• **What you are asked to do**
Type the records that follow again exactly as written, but drop the pictures.

*** Extracted records Section Begins ***

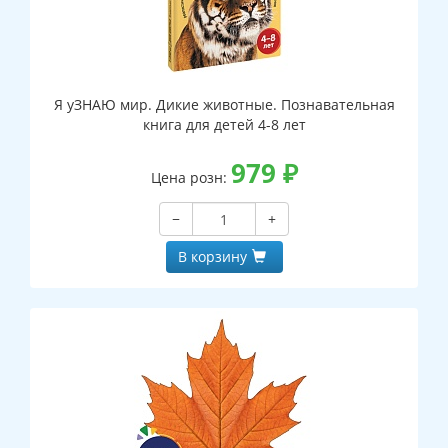
Я уЗНАЮ мир. Дикие животные. Познавательная
книга для детей 4-8 лет
979
₽
Цена розн:
−
+
В корзину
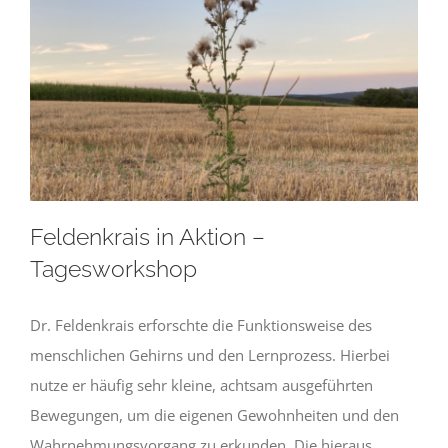
Feldenkrais in Aktion –
Tagesworkshop
Dr. Feldenkrais erforschte die Funktionsweise des
menschlichen Gehirns und den Lernprozess. Hierbei
nutze er häufig sehr kleine, achtsam ausgeführten
Bewegungen, um die eigenen Gewohnheiten und den
Wahrnehmungsvorgang zu erkunden. Die hieraus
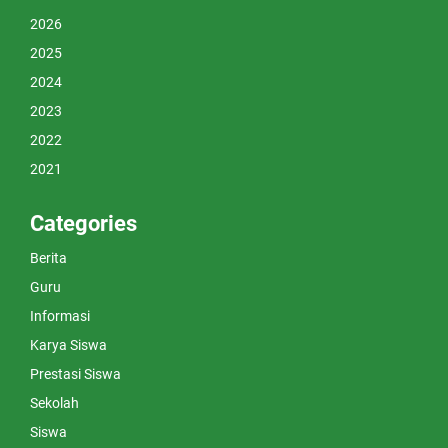
2026
2025
2024
2023
2022
2021
Categories
Berita
Guru
Informasi
Karya Siswa
Prestasi Siswa
Sekolah
Siswa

*** Extracted records Section Ends ***

• **Exercise response**
Я уЗНАЮ мир. Дикие животные. Познавательная
книга для детей 4-8 лет
979
₽
Цена розн:
−
+
В корзину
Feldenkrais in Aktion –
Tagesworkshop
Dr. Feldenkrais erforschte die Funktionsweise des
menschlichen Gehirns und den Lernprozess. Hierbei
nutze er häufig sehr kleine, achtsam ausgeführten
Bewegungen, um die eigenen Gewohnheiten und den
Wahrnehmungsvorgang zu erkunden. Die hieraus
2026
2025
2024
2023
2022
2021
Categories
Berita
Guru
Informasi
Karya Siswa
Prestasi Siswa
Sekolah
Siswa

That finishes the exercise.